L’AAC du Sud de Lille fournit 40% de l’eau potable de la Métropole Européenne de Lille. Elle est pompée par une quarantaine de captages situés par séries à Emmerin, Houplin-Ancoisne, Seclin, Ansereuilles Sud et Ansereuilles Nord et enfin à Wavrin et Sainghin-en-Weppes. Chacune de ces séries de captages est reliée à un territoire d’alimentation qui lui est propre. Ainsi l’eau qui tombe à un endroit alimente systématiquement tel captage et pas un autre, aspirée par la force du pompage.

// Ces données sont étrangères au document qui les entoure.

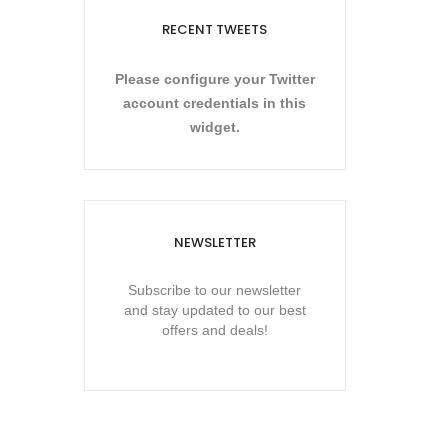
RECENT TWEETS
Please configure your Twitter
account credentials in this
widget.
NEWSLETTER
Subscribe to our newsletter
and stay updated to our best
offers and deals!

La nappe de la craie du Sud de Lille est une nappe libre, affleurante, très sensible aux pollutions. C’est la raison même de ce périmètre de protection qu’est l’Aire d’Alimentation des Captages du Sud de Lille. Il s’agit en effet de garantir le niveau d’eau de la nappe et sa qualité. Ce qui revient à s’assurer que le territoire maintienne son niveau de perméabilité et soit protégé de toutes les pollutions qui pourraient l’affecter (absence d’assainissement, ruissellements urbains, rejets des transports routiers ou même aériens, pollutions agricoles et enfin accidents industriels, agricoles, domestiques ou de transport).
Pour protéger ce périmètre, plusieurs dispositions règlementaires ont été prises conformément à la Directive cadre européenne, à la Loi sur l’eau, au Schéma Directeur d’Aménagement et de Gestion des Eaux (SDAGE) Artois-Picardie, au Schéma d’Aménagement et de Gestion des Eaux (SAGE) Marque-Deûle et au Schéma de Cohérence Territoire (SCOT) de l’arrondissement de Lille. Le dispositif législatif et règlementaire européen, national, régional et local vise le bon état écologique et quantitatif des nappes d’eau souterraines (comme celles des masses d’eau de surface).
C’est le Plan Local d’Urbanisme intercommunal de la Métropole de Lille qui en est le garant pour la nappe de la craie du Sud de Lille, appuyé sur un Périmètre d’Intérêt Général (PIG) et une Déclaration d’Utilité Publique (DUP) définissant le périmètre de l’AAC. C’est la Loi Grenelle, quant à elle, qui a précisé les modalités de définition d’une Aire d’Alimentation de Captages (AAC) ainsi que ses différents niveaux de vulnérabilité et de protection. C’est enfin un hydrogéologue désigné par l’Agence Régional de Santé qui a délimité les contours précis aujourd’hui appliqué à l’AAC du Sud de Lille. L’AAC du Sud de Lille est classée dans les « captages prioritaires Grenelle ».
Ces mesures de protection sont plus ou moins strictes selon le niveau de vulnérabilité de chaque portion de territoire de l’AAC, (voir la carte ci-dessous). En zone de vulnérabilité totale et très forte, il n’est plus possible de construire. Les villes et villages concernés voient leurs possibilités de développement totalement remises en question : interdiction de bâtir de nouveaux logements, d’agrandir un cimetière ou d’y aménager de nouvelles routes. En zone de vulnérabilité forte et moyenne, ces règles sont moins contraignantes et l’on voit surgir encore de nouveaux projets (certes soumis à approbation) qui porteront inévitablement atteinte à la recharge de la nappe.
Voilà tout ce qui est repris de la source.